Available records: Begin

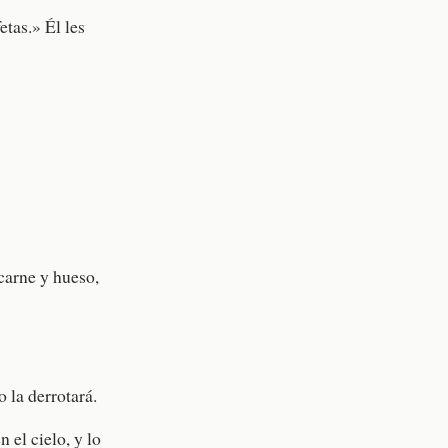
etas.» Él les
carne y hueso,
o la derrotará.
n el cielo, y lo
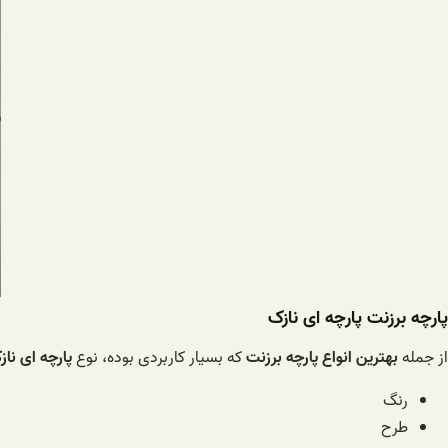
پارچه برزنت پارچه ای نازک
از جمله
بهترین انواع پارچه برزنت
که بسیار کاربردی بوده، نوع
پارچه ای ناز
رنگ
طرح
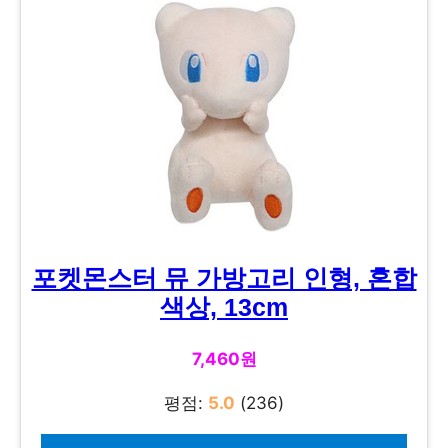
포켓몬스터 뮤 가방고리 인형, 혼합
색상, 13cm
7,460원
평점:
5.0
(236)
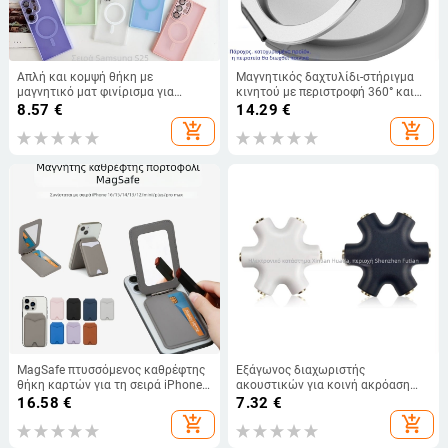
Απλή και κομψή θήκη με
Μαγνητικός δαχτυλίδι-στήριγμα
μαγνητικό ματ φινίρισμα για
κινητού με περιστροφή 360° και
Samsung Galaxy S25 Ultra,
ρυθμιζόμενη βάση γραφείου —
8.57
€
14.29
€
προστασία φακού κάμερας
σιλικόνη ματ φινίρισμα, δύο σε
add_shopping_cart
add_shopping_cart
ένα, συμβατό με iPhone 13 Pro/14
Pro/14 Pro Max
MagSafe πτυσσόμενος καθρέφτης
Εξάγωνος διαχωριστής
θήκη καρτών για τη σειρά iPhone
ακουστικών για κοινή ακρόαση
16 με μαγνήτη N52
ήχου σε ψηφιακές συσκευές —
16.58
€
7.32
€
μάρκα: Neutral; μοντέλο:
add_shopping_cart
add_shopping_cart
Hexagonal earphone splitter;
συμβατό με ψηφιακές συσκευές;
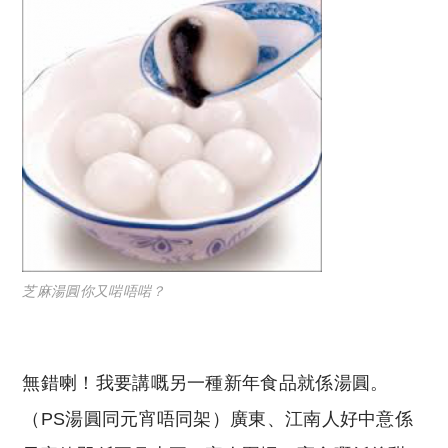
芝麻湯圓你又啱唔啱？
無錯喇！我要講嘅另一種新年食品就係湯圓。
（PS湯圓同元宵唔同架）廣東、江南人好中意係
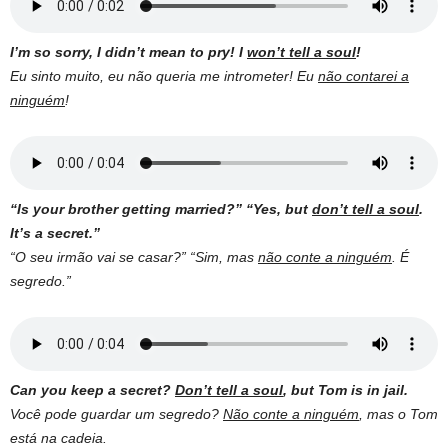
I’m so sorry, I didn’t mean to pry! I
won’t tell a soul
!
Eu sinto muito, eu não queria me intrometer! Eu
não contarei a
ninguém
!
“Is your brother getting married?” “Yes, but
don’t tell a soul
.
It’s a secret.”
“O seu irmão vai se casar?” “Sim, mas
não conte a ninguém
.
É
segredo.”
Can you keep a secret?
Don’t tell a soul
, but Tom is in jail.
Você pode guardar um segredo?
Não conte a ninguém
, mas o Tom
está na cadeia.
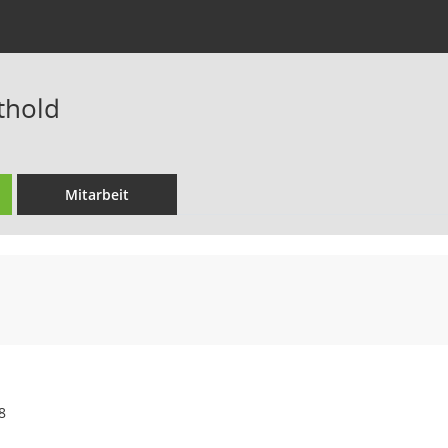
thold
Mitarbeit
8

Available records: End

Read the entries and show each line that mentions "segredo".

__The answer__
segredo.”
Você pode guardar um segredo?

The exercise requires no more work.